Martina McBride has been knocking out hit records for the last two decades, starting in the golden era of powerhouse country singers alongside Shania Twain and Faith Hill and Reba McEntire. But it was still difficult to break into the brutally competitive genre.
“It was a lot of two steps forward, one step back for a long time,” McBride, 49, said recently by phone. Her record label went through three singles that struggled before “My Baby Loves Me” topped the charts in 1993. “A lot of hard work went into it. From a lot of people, not just me.”
Labels today might not be so patient, even for a renowned singer. Thus the beauty of Nash Icon, a Big Machine Record Group-owned label that launched two years ago and partnered with Cumulus radio stations, ensuring veteran country artists can still get exposure and spins in a market that favors newer singers. McBride signed with the label in December 2014, along with artists including Hank Williams Jr., Ronnie Dunn and her close friend Reba.
On Friday, McBride will release “Reckless,” her 13th album and first with Nash Icon, a process that she says involved “no pressure or rush.” Co-produced by Nashville uber-producers Nathan Chapman and Dann Huff, it’s McBride’s first collection of original music in almost five years. Her album “Everlasting” in 2014 — the first independent album by a female artist to debut at No. 1 on the Billboard country album chart — solely covered R&B classics.
For her latest project, McBride said she wanted the process to be “old school”; instead of co-writing the tracks, she sifted through hundreds of songs submitted to her by Nashville’s songwriting community. The 10 tracks she chose are classic McBride, showing off her vocals with a mix of soaring empowerment jams (“Diamond,” with Keith Urban on vocals); serene, piano-driven slow songs (“We’ll Pick Up Where We Left Off”); and defiant tunes about making it through any horrible situation (“It Ain’t Pretty.”)
She also references some more contemporary issues when she takes on social media in “The Real Thing” (written by Ivy Walker, Sophie Walker, Hailey Whitters and Adam Wright): “Virtual friends, reality shows, put a filter on it so nobody knows — it ain’t the real thing,” McBride sings. “We’ve got cyber clouds and digital streams, sometimes I gotta shut it down.”
Despite the frustration of living life through a filter, McBride is a savvy social media user: Last spring, she was one of the first stars to speak out about the viral “Saladgate” scandal, when a radio consultant said to get better ratings, country stations should only play female artists no more than 15 percent of the time.

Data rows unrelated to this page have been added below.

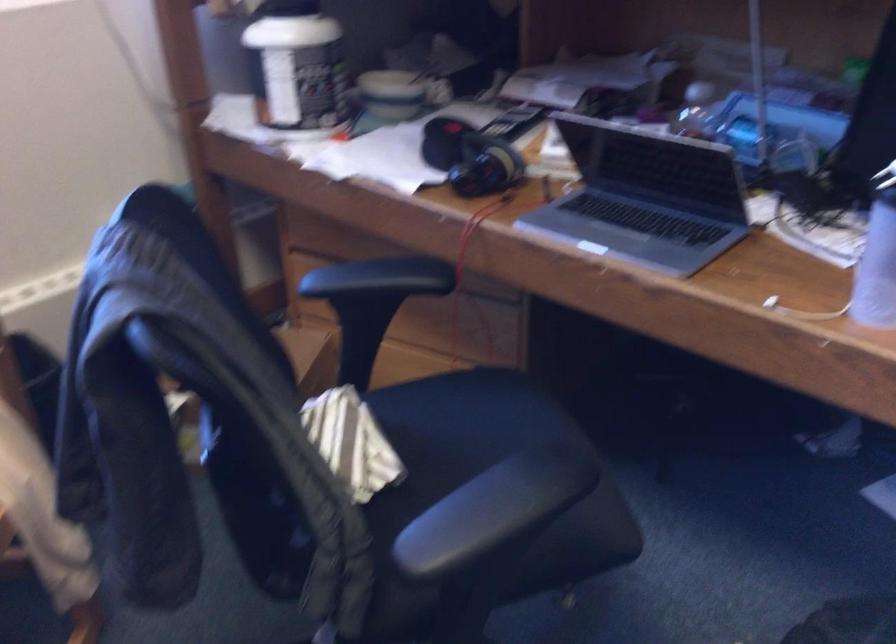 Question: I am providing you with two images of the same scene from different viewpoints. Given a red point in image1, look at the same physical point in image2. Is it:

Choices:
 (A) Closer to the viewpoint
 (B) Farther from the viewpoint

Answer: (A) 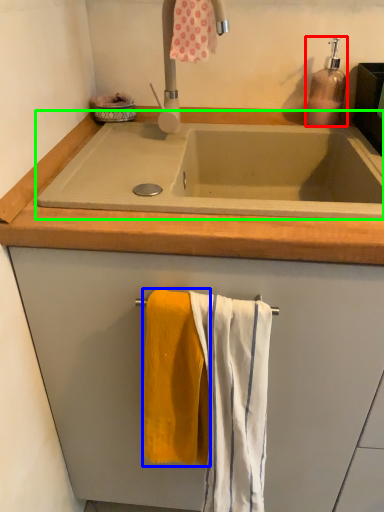 Question: Considering the real-world distances, which object is closest to soap dispenser (highlighted by a red box)? bath towel (highlighted by a blue box) or bath (highlighted by a green box).

Choices:
 (A) bath towel
 (B) bath

Answer: (B) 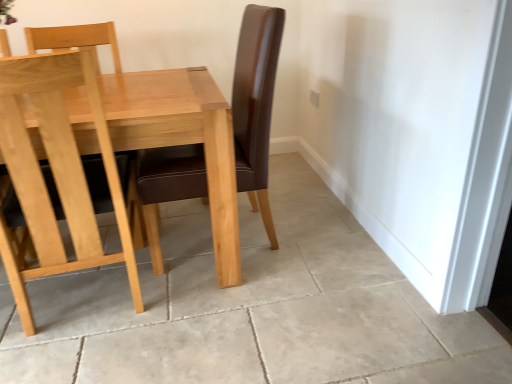 Question: Is light gray tile floor at center spatially inside natural wood table at center, or outside of it?

Choices:
 (A) inside
 (B) outside

Answer: (B)

Question: Is light gray tile floor at center in front of or behind natural wood table at center in the image?

Choices:
 (A) front
 (B) behind

Answer: (A)

Question: Estimate the real-world distances between objects in this image. Which object is farther from the light brown wood chair at left?

Choices:
 (A) natural wood table at center
 (B) light gray tile floor at center

Answer: (B)

Question: Considering the real-world distances, which object is farthest from the natural wood table at center?

Choices:
 (A) light gray tile floor at center
 (B) light brown wood chair at left

Answer: (A)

Comparing country radio to salad, he said, “The lettuce is Luke Bryan and Blake Shelton, Keith Urban and artists like that. The tomatoes of our salad are the females.”
McBride’s Facebook post started with “Wow. … just wow.” She talked on TV about the danger of that type of gendered thinking: If labels think radio won’t play women, they won’t sign female artists, and it becomes a self-fulfilling prophecy. She quickly followed with her own “Tomato Lover” T-shirts.

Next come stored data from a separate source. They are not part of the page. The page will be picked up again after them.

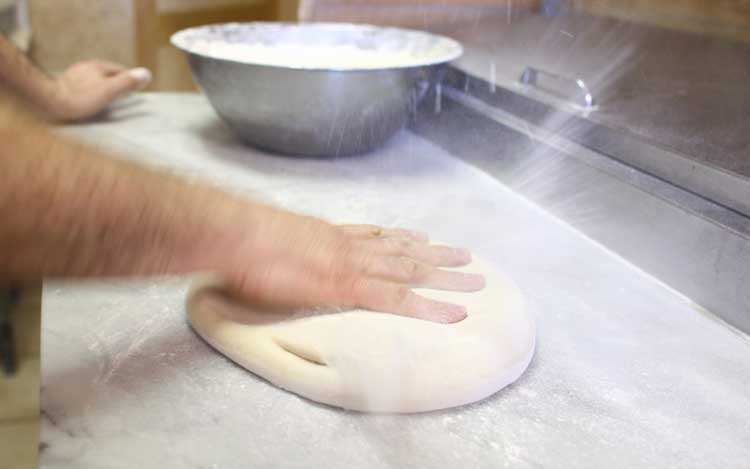 The image size is (750, 469). I want to click on floor, so click(x=22, y=433). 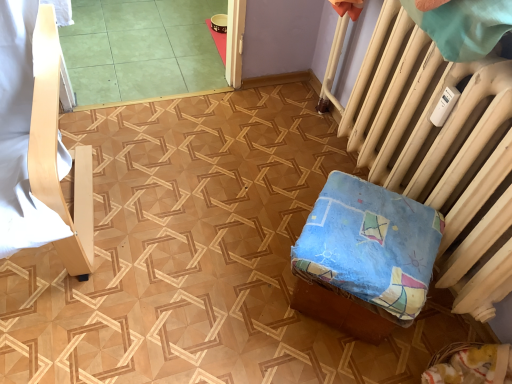 Where is `light wood chair at left, which is the second furniture from right to left`? The height and width of the screenshot is (384, 512). light wood chair at left, which is the second furniture from right to left is located at coordinates (39, 142).

Describe the element at coordinates (141, 49) in the screenshot. I see `green tile at upper left` at that location.

Describe the element at coordinates (365, 256) in the screenshot. Image resolution: width=512 pixels, height=384 pixels. I see `blue fabric cushion at lower right, which appears as the first furniture when viewed from the right` at that location.

Describe the element at coordinates (440, 151) in the screenshot. This screenshot has height=384, width=512. I see `white painted radiator at right` at that location.

Where is `light wood chair at left, which is the second furniture from right to left`? light wood chair at left, which is the second furniture from right to left is located at coordinates (39, 142).

From a real-world perspective, between green tile at upper left and light wood chair at left, the first furniture viewed from the left, who is vertically lower?

green tile at upper left.

Is green tile at upper left aimed at light wood chair at left, which is the second furniture from right to left?

No, green tile at upper left is not aimed at light wood chair at left, which is the second furniture from right to left.

Based on the photo, is green tile at upper left taller than light wood chair at left, which is the second furniture from right to left?

No.

From the image's perspective, between green tile at upper left and light wood chair at left, which is the second furniture from right to left, which one is located above?

green tile at upper left is shown above in the image.

Is point (330, 283) positioned in front of point (97, 77)?

Yes.

From the image's perspective, is blue fabric cushion at lower right, which appears as the first furniture when viewed from the right, positioned above or below green tile at upper left?

Clearly, from the image's perspective, blue fabric cushion at lower right, which appears as the first furniture when viewed from the right, is below green tile at upper left.

Can you confirm if blue fabric cushion at lower right, marked as the second furniture in a left-to-right arrangement, is shorter than green tile at upper left?

In fact, blue fabric cushion at lower right, marked as the second furniture in a left-to-right arrangement, may be taller than green tile at upper left.

Which object is wider, blue fabric cushion at lower right, which appears as the first furniture when viewed from the right, or green tile at upper left?

Wider between the two is green tile at upper left.

Who is smaller, white painted radiator at right or blue fabric cushion at lower right, which appears as the first furniture when viewed from the right?

Smaller between the two is blue fabric cushion at lower right, which appears as the first furniture when viewed from the right.

Between point (500, 64) and point (400, 210), which one is positioned in front?

The point (500, 64) is closer.

From a real-world perspective, is white painted radiator at right beneath blue fabric cushion at lower right, marked as the second furniture in a left-to-right arrangement?

Actually, white painted radiator at right is physically above blue fabric cushion at lower right, marked as the second furniture in a left-to-right arrangement, in the real world.

Is blue fabric cushion at lower right, which appears as the first furniture when viewed from the right, a part of white painted radiator at right?

No, blue fabric cushion at lower right, which appears as the first furniture when viewed from the right, is not surrounded by white painted radiator at right.

Could white painted radiator at right be considered to be inside light wood chair at left, the first furniture viewed from the left?

No, white painted radiator at right is not surrounded by light wood chair at left, the first furniture viewed from the left.

Which object is positioned more to the right, light wood chair at left, the first furniture viewed from the left, or white painted radiator at right?

white painted radiator at right.

Considering the sizes of light wood chair at left, the first furniture viewed from the left, and white painted radiator at right in the image, is light wood chair at left, the first furniture viewed from the left, wider or thinner than white painted radiator at right?

light wood chair at left, the first furniture viewed from the left, is wider than white painted radiator at right.

Consider the image. Measure the distance between green tile at upper left and white painted radiator at right.

green tile at upper left and white painted radiator at right are 3.87 feet apart.

In the scene shown: Which point is more distant from viewer, (138, 20) or (494, 111)?

Point (138, 20)

In the scene shown: Is green tile at upper left not close to white painted radiator at right?

Yes, green tile at upper left and white painted radiator at right are located far from each other.

From the image's perspective, is green tile at upper left under white painted radiator at right?

Incorrect, from the image's perspective, green tile at upper left is higher than white painted radiator at right.

Considering the relative sizes of white painted radiator at right and green tile at upper left in the image provided, is white painted radiator at right taller than green tile at upper left?

Yes.

From a real-world perspective, is white painted radiator at right above or below green tile at upper left?

white painted radiator at right is above green tile at upper left.

Relative to green tile at upper left, is white painted radiator at right in front or behind?

white painted radiator at right is positioned closer to the viewer than green tile at upper left.

How far apart are white painted radiator at right and green tile at upper left?

3.87 feet.

Is blue fabric cushion at lower right, which appears as the first furniture when viewed from the right, beside light wood chair at left, the first furniture viewed from the left?

blue fabric cushion at lower right, which appears as the first furniture when viewed from the right, and light wood chair at left, the first furniture viewed from the left, are clearly separated.

Can you confirm if blue fabric cushion at lower right, which appears as the first furniture when viewed from the right, is shorter than light wood chair at left, which is the second furniture from right to left?

Indeed, blue fabric cushion at lower right, which appears as the first furniture when viewed from the right, has a lesser height compared to light wood chair at left, which is the second furniture from right to left.

Is blue fabric cushion at lower right, which appears as the first furniture when viewed from the right, not within light wood chair at left, the first furniture viewed from the left?

Yes, blue fabric cushion at lower right, which appears as the first furniture when viewed from the right, is not within light wood chair at left, the first furniture viewed from the left.

Does blue fabric cushion at lower right, which appears as the first furniture when viewed from the right, have a lesser width compared to light wood chair at left, which is the second furniture from right to left?

Yes, blue fabric cushion at lower right, which appears as the first furniture when viewed from the right, is thinner than light wood chair at left, which is the second furniture from right to left.

Identify the location of tile behind the light wood chair at left, the first furniture viewed from the left. (141, 49).

Find the location of a particular element. tile located above the blue fabric cushion at lower right, marked as the second furniture in a left-to-right arrangement (from the image's perspective) is located at coordinates (141, 49).

Considering their positions, is green tile at upper left positioned further to light wood chair at left, the first furniture viewed from the left, than blue fabric cushion at lower right, marked as the second furniture in a left-to-right arrangement?

green tile at upper left is further to light wood chair at left, the first furniture viewed from the left.

When comparing their distances from light wood chair at left, the first furniture viewed from the left, does blue fabric cushion at lower right, marked as the second furniture in a left-to-right arrangement, or green tile at upper left seem closer?

Based on the image, blue fabric cushion at lower right, marked as the second furniture in a left-to-right arrangement, appears to be nearer to light wood chair at left, the first furniture viewed from the left.

When comparing their distances from green tile at upper left, does blue fabric cushion at lower right, which appears as the first furniture when viewed from the right, or white painted radiator at right seem closer?

The object closer to green tile at upper left is white painted radiator at right.

Based on their spatial positions, is light wood chair at left, the first furniture viewed from the left, or blue fabric cushion at lower right, which appears as the first furniture when viewed from the right, further from green tile at upper left?

blue fabric cushion at lower right, which appears as the first furniture when viewed from the right, is further to green tile at upper left.

Looking at the image, which one is located closer to white painted radiator at right, green tile at upper left or light wood chair at left, which is the second furniture from right to left?

The object closer to white painted radiator at right is light wood chair at left, which is the second furniture from right to left.

Considering their positions, is light wood chair at left, which is the second furniture from right to left, positioned closer to white painted radiator at right than blue fabric cushion at lower right, marked as the second furniture in a left-to-right arrangement?

Based on the image, blue fabric cushion at lower right, marked as the second furniture in a left-to-right arrangement, appears to be nearer to white painted radiator at right.

Estimate the real-world distances between objects in this image. Which object is closer to green tile at upper left, light wood chair at left, which is the second furniture from right to left, or white painted radiator at right?

Based on the image, light wood chair at left, which is the second furniture from right to left, appears to be nearer to green tile at upper left.

Considering their positions, is blue fabric cushion at lower right, marked as the second furniture in a left-to-right arrangement, positioned closer to light wood chair at left, which is the second furniture from right to left, than white painted radiator at right?

The object closer to light wood chair at left, which is the second furniture from right to left, is blue fabric cushion at lower right, marked as the second furniture in a left-to-right arrangement.

Where is `radiator between light wood chair at left, the first furniture viewed from the left, and green tile at upper left from front to back`? This screenshot has width=512, height=384. radiator between light wood chair at left, the first furniture viewed from the left, and green tile at upper left from front to back is located at coordinates (440, 151).

Where is `furniture between light wood chair at left, which is the second furniture from right to left, and green tile at upper left in the front-back direction`? Image resolution: width=512 pixels, height=384 pixels. furniture between light wood chair at left, which is the second furniture from right to left, and green tile at upper left in the front-back direction is located at coordinates (365, 256).

At what (x,y) coordinates should I click in order to perform the action: click on furniture between white painted radiator at right and green tile at upper left from front to back. Please return your answer as a coordinate pair (x, y). Looking at the image, I should click on (365, 256).

Identify the location of furniture situated between light wood chair at left, the first furniture viewed from the left, and white painted radiator at right from left to right. The image size is (512, 384). (365, 256).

A year later, McBride says she thinks the dust-up ultimately brought awareness to a big problem in the genre, which has always been tougher for women.
“I think it got a lot of attention focused on something that frankly the audience probably knows nothing about, which is the fact that there are gatekeepers at radio and people that consult and decide what gets played,” McBride said. “I don’t think people were really aware of that. … I don’t know if it’s helped or not helped, but we do have some more females getting some airplay on the radio than there was a year ago.”
Thankfully, the gatekeepers don’t control every aspect of the industry — especially for a label such as Nash Icon, willing to take chances on songs that don’t blow up the radio charts.
“Radio’s still very important, but there are a lot of other ways to get your music heard,” McBride said. “It’s a different kind of world now for sure.”